──────── PROVIDED ENTRIES ────────
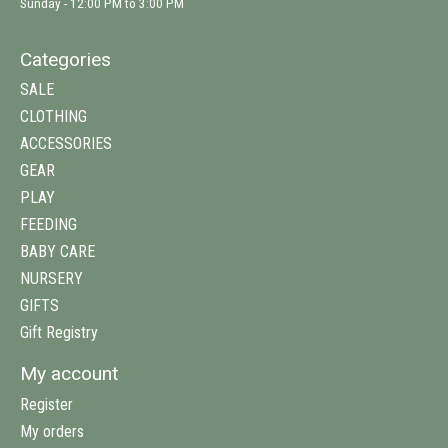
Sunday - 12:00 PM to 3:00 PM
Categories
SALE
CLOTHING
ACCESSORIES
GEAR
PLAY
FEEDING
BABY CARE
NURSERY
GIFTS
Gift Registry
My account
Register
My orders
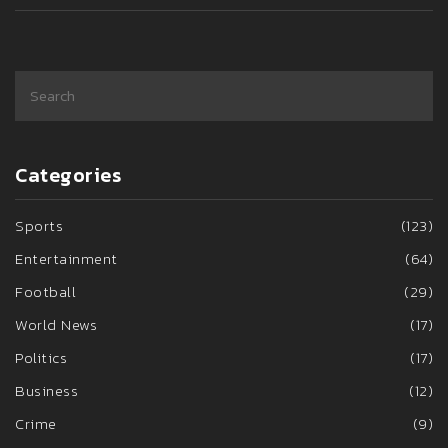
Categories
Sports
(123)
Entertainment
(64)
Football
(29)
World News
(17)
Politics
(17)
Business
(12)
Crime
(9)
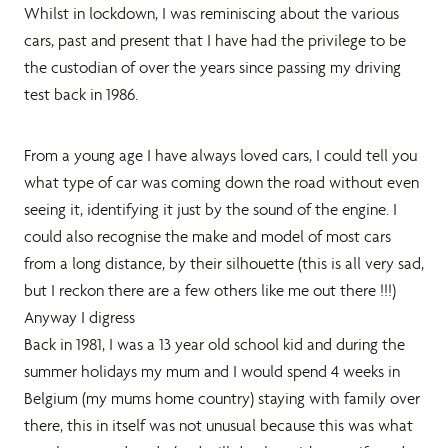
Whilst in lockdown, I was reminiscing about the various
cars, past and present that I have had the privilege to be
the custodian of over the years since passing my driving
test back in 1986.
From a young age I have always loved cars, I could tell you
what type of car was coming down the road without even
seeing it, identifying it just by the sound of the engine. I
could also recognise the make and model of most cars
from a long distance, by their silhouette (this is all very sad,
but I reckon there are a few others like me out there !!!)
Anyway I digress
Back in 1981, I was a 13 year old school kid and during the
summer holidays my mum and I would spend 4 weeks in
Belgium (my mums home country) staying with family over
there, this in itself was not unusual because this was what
────────
──────── PROVIDED ENTRIES ────────
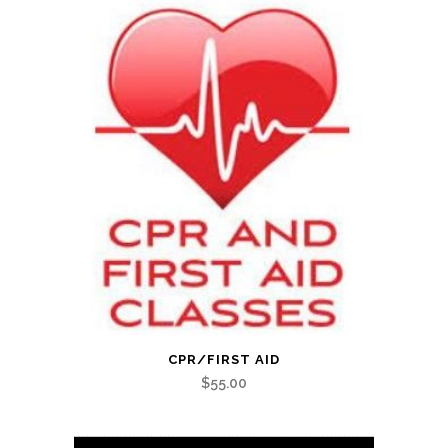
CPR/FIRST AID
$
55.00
────────
──────── PROVIDED ENTRIES ────────
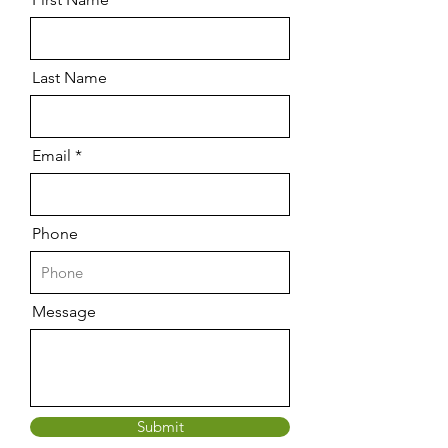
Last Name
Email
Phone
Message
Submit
────────
WHAT YOU SHOULD DO - Look through the entries above, find each line containing "have", and copy it.

SOLUTION -
cars, past and present that I have had the privilege to be
From a young age I have always loved cars, I could tell you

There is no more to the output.